INFORMATION SUPPLIED:
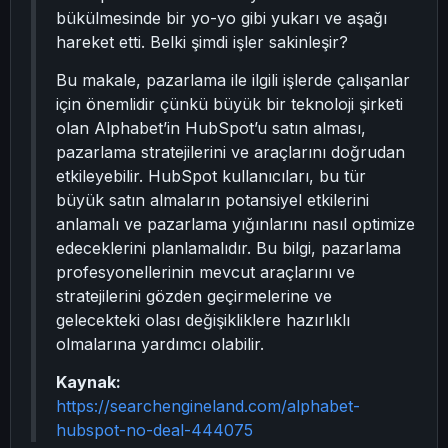
bükülmesinde bir yo-yo gibi yukarı ve aşağı
hareket etti. Belki şimdi işler sakinleşir?
Bu makale, pazarlama ile ilgili işlerde çalışanlar
için önemlidir çünkü büyük bir teknoloji şirketi
olan Alphabet’in HubSpot’u satın alması,
pazarlama stratejilerini ve araçlarını doğrudan
etkileyebilir. HubSpot kullanıcıları, bu tür
büyük satın almaların potansiyel etkilerini
anlamalı ve pazarlama yığınlarını nasıl optimize
edeceklerini planlamalıdır. Bu bilgi, pazarlama
profesyonellerinin mevcut araçlarını ve
stratejilerini gözden geçirmelerine ve
gelecekteki olası değişikliklere hazırlıklı
olmalarına yardımcı olabilir.
Kaynak:
https://searchengineland.com/alphabet-
hubspot-no-deal-444075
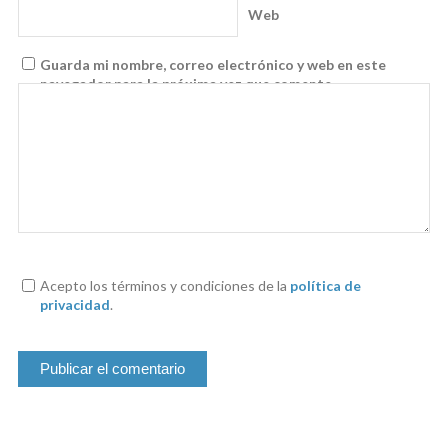
Web
Guarda mi nombre, correo electrónico y web en este
navegador para la próxima vez que comente.
Acepto los términos y condiciones de la
política de
privacidad
.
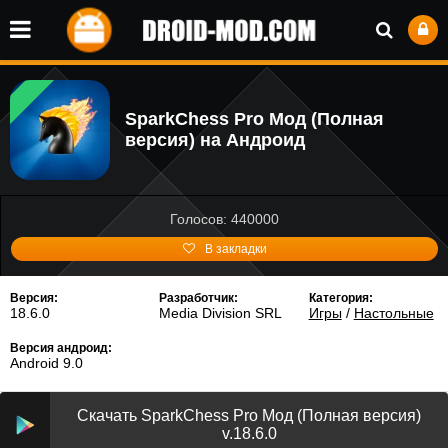
SparkChess Pro Мод (Полная
версия) на Андроид
Голосов: 440000
В закладки
Версия:
Разработчик:
Категория:
18.6.0
Media Division SRL
Игры
/
Настольные
Версия андроид:
Android 9.0
Скачать SparkChess Pro Мод (Полная версия)
v.18.6.0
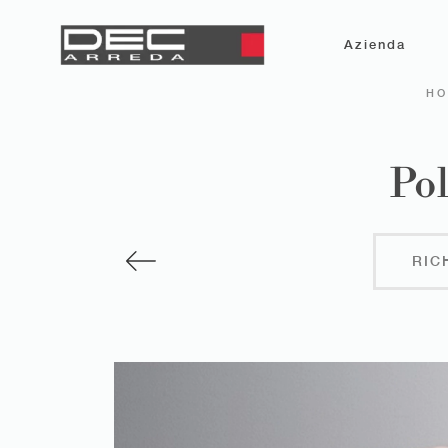
Azienda
HO
Pol
RIC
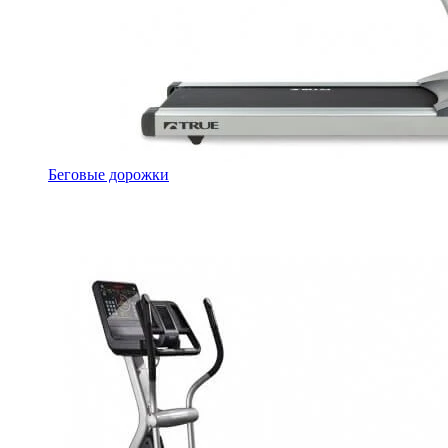
Беговые дорожки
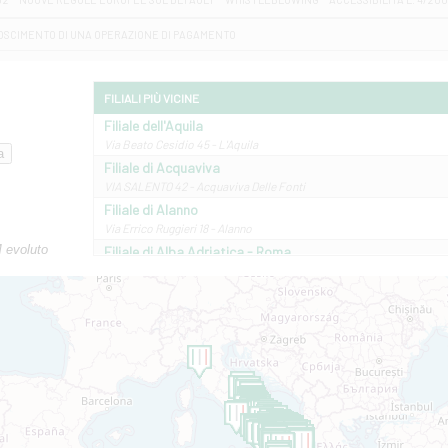
OSCIMENTO DI UNA OPERAZIONE DI PAGAMENTO
FILIALI PIÙ VICINE
Filiale dell'Aquila
Via Beato Cesidio 45 - L'Aquila
Filiale di Acquaviva
VIA SALENTO 42 - Acquaviva Delle Fonti
Filiale di Alanno
Via Errico Ruggieri 18 - Alanno
M evoluto
Filiale di Alba Adriatica - Roma
Via Roma, 13 - Alba Adriatica
Filiale di Altamura
VIA VITTORIO VENETO 79/81 A - Altamura
Filiale di Amantea
STATALE 18/17 - Amantea
Filiale di Andretta
C.SO VITTORIO VENETO 8 - Andretta
Filiale di Andria 1 - Crispi
VIALE CRISPI 50/A - Andria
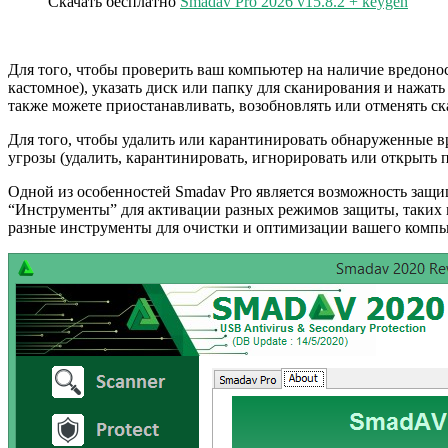
Скачать бесплатно
Smadav Pro 2026 v15.8.2 + keygen
Для того, чтобы проверить ваш компьютер на наличие вредоно
кастомное), указать диск или папку для сканирования и нажат
также можете приостанавливать, возобновлять или отменять 
Для того, чтобы удалить или карантинировать обнаруженные 
угрозы (удалить, карантинировать, игнорировать или открыть
Одной из особенностей Smadav Pro является возможность защищ
“Инструменты” для активации разных режимов защиты, таких ка
разные инструменты для очистки и оптимизации вашего компьют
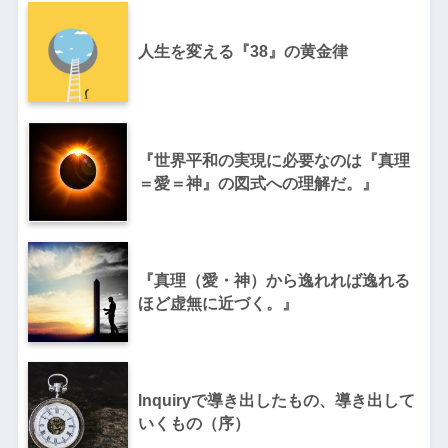
人生を変える『38』の黄金律
『世界平和の実現に必要なのは『真理
＝愛＝神』の図式への理解だ。』
『真理（愛・神）から逸れれば逸れる
ほど虚無に近づく。』
Inquiryで導き出したもの、導き出して
いくもの（序）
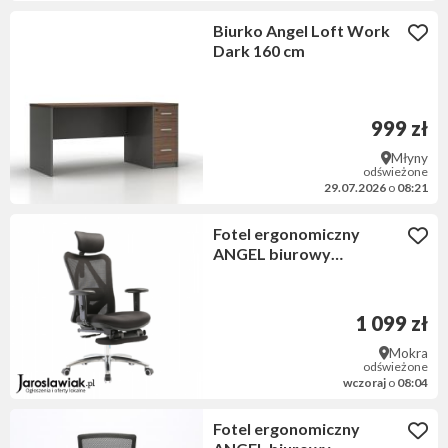
Biurko Angel Loft Work
Dark 160 cm
999 zł
Młyny
odświeżone
29.07.2026
o
08:21
Fotel ergonomiczny
ANGEL biurowy
obrotowy eurOpa plus z
podnóżkiem
1 099 zł
Mokra
odświeżone
wczoraj
o
08:04
Fotel ergonomiczny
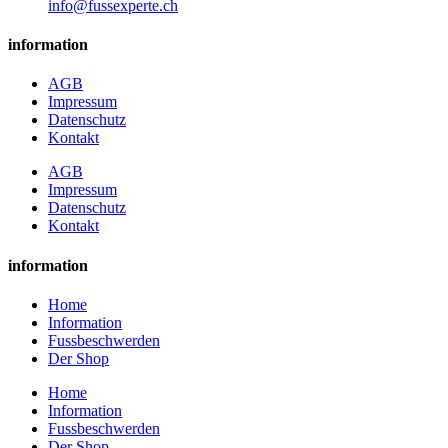
info@fussexperte.ch
information
AGB
Impressum
Datenschutz
Kontakt
AGB
Impressum
Datenschutz
Kontakt
information
Home
Information
Fussbeschwerden
Der Shop
Home
Information
Fussbeschwerden
Der Shop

EXERCISE INSTRUCTIONS:
Hand back the records above exactly, leaving out every picture.

SOLVED EXERCISE:
bükülmesinde bir yo-yo gibi yukarı ve aşağı
hareket etti. Belki şimdi işler sakinleşir?
Bu makale, pazarlama ile ilgili işlerde çalışanlar
için önemlidir çünkü büyük bir teknoloji şirketi
olan Alphabet’in HubSpot’u satın alması,
pazarlama stratejilerini ve araçlarını doğrudan
etkileyebilir. HubSpot kullanıcıları, bu tür
büyük satın almaların potansiyel etkilerini
anlamalı ve pazarlama yığınlarını nasıl optimize
edeceklerini planlamalıdır. Bu bilgi, pazarlama
profesyonellerinin mevcut araçlarını ve
stratejilerini gözden geçirmelerine ve
gelecekteki olası değişikliklere hazırlıklı
olmalarına yardımcı olabilir.
Kaynak:
https://searchengineland.com/alphabet-
hubspot-no-deal-444075
Web
Guarda mi nombre, correo electrónico y web en este
navegador para la próxima vez que comente.
Acepto los términos y condiciones de la
política de
privacidad
.
SparkChess Pro Мод (Полная
версия) на Андроид
Голосов: 440000
В закладки
Версия:
Разработчик:
Категория:
18.6.0
Media Division SRL
Игры
/
Настольные
Версия андроид:
Android 9.0
Скачать SparkChess Pro Мод (Полная версия)
v.18.6.0
Azienda
HO
Pol
RIC
Беговые дорожки
OSCIMENTO DI UNA OPERAZIONE DI PAGAMENTO
FILIALI PIÙ VICINE
Filiale dell'Aquila
Via Beato Cesidio 45 - L'Aquila
Filiale di Acquaviva
VIA SALENTO 42 - Acquaviva Delle Fonti
Filiale di Alanno
Via Errico Ruggieri 18 - Alanno
M evoluto
Filiale di Alba Adriatica - Roma
Via Roma, 13 - Alba Adriatica
Filiale di Altamura
VIA VITTORIO VENETO 79/81 A - Altamura
Filiale di Amantea
STATALE 18/17 - Amantea
Filiale di Andretta
C.SO VITTORIO VENETO 8 - Andretta
Filiale di Andria 1 - Crispi
VIALE CRISPI 50/A - Andria
Скачать бесплатно
Smadav Pro 2026 v15.8.2 + keygen
Для того, чтобы проверить ваш компьютер на наличие вредоно
кастомное), указать диск или папку для сканирования и нажат
также можете приостанавливать, возобновлять или отменять 
Для того, чтобы удалить или карантинировать обнаруженные 
угрозы (удалить, карантинировать, игнорировать или открыть
Одной из особенностей Smadav Pro является возможность защищ
“Инструменты” для активации разных режимов защиты, таких ка
разные инструменты для очистки и оптимизации вашего компьют
人生を変える『38』の黄金律
『世界平和の実現に必要なのは『真理
＝愛＝神』の図式への理解だ。』
『真理（愛・神）から逸れれば逸れる
ほど虚無に近づく。』
Inquiryで導き出したもの、導き出して
いくもの（序）
Biurko Angel Loft Work
Dark 160 cm
999 zł
Młyny
odświeżone
29.07.2026
o
08:21
Fotel ergonomiczny
ANGEL biurowy
obrotowy eurOpa plus z
podnóżkiem
1 099 zł
Mokra
odświeżone
wczoraj
o
08:04
Fotel ergonomiczny
info@fussexperte.ch
information
AGB
Impressum
Datenschutz
Kontakt
AGB
Impressum
Datenschutz
Kontakt
information
Home
Information
Fussbeschwerden
Der Shop
Home
Information
Fussbeschwerden
Der Shop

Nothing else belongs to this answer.